Disease manifestations in COVID-19 range from mild to severe illness associated with a dysregulated innate immune response. Alterations in function and regeneration of dendritic cells (DCs) and ...monocytes may contribute to immunopathology and influence adaptive immune responses in COVID-19 patients. We analyzed circulating DC and monocyte subsets in 65 hospitalized COVID-19 patients with mild/moderate or severe disease from acute illness to recovery and in healthy controls. Persisting reduction of all DC subpopulations was accompanied by an expansion of proliferating Lineage−HLADR+ cells lacking DC markers. Increased frequency of CD163+ CD14+ cells within the recently discovered DC3 subpopulation in patients with more severe disease was associated with systemic inflammation, activated T follicular helper cells, and antibody-secreting cells. Persistent downregulation of CD86 and upregulation of programmed death-ligand 1 (PD-L1) in conventional DCs (cDC2 and DC3) and classical monocytes associated with a reduced capacity to stimulate naïve CD4+ T cells correlated with disease severity. Long-lasting depletion and functional impairment of DCs and monocytes may have consequences for susceptibility to secondary infections and therapy of COVID-19 patients.

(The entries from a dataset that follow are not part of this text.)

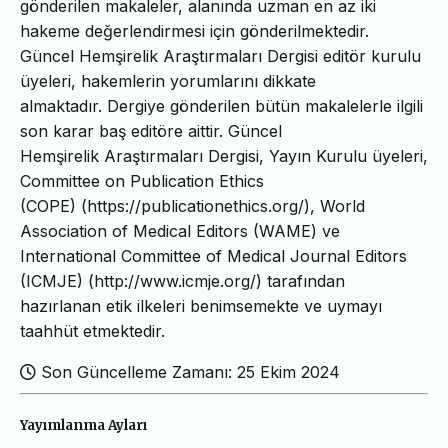
gönderilen makaleler, alanında uzman en az iki
hakeme değerlendirmesi için gönderilmektedir.
Güncel Hemşirelik Araştırmaları Dergisi editör kurulu
üyeleri, hakemlerin yorumlarını dikkate
almaktadır. Dergiye gönderilen bütün makalelerle ilgili
son karar baş editöre aittir. Güncel
Hemşirelik Araştırmaları Dergisi, Yayın Kurulu üyeleri,
Committee on Publication Ethics
(COPE) (https://publicationethics.org/), World
Association of Medical Editors (WAME) ve
International Committee of Medical Journal Editors
(ICMJE) (http://www.icmje.org/) tarafından
hazırlanan etik ilkeleri benimsemekte ve uymayı
taahhüt etmektedir.
Son Güncelleme Zamanı: 25 Ekim 2024
Yayımlanma Ayları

Author summary: Dendritic cells (DCs) recognize viral infections and trigger innate and adaptive antiviral immunity. COVID-19 severity is greatly influenced by the host immune response and modulation of DC generation and function after SARS-CoV-2 infection could play an important role in this disease. This study identifies a long-lasting reduction of DCs in the blood of COVID-19 patients and a functional impairment of these cells. Downregulation of costimulatory molecule CD86 and upregulation of inhibitory molecule PD-L1 in conventional DCs correlated with disease severity and were accompanied by a reduced ability to stimulate T cells. A higher frequency of CD163+ CD14+ cells in the DC3 subpopulation correlated with systemic inflammation suggesting that these cells may play a role in inflammatory responses of COVID-19 patients. Depletion and functional impairment of DCs beyond the acute phase of the disease may have consequences for susceptibility to secondary infections and clinical management of COVID-19 patients.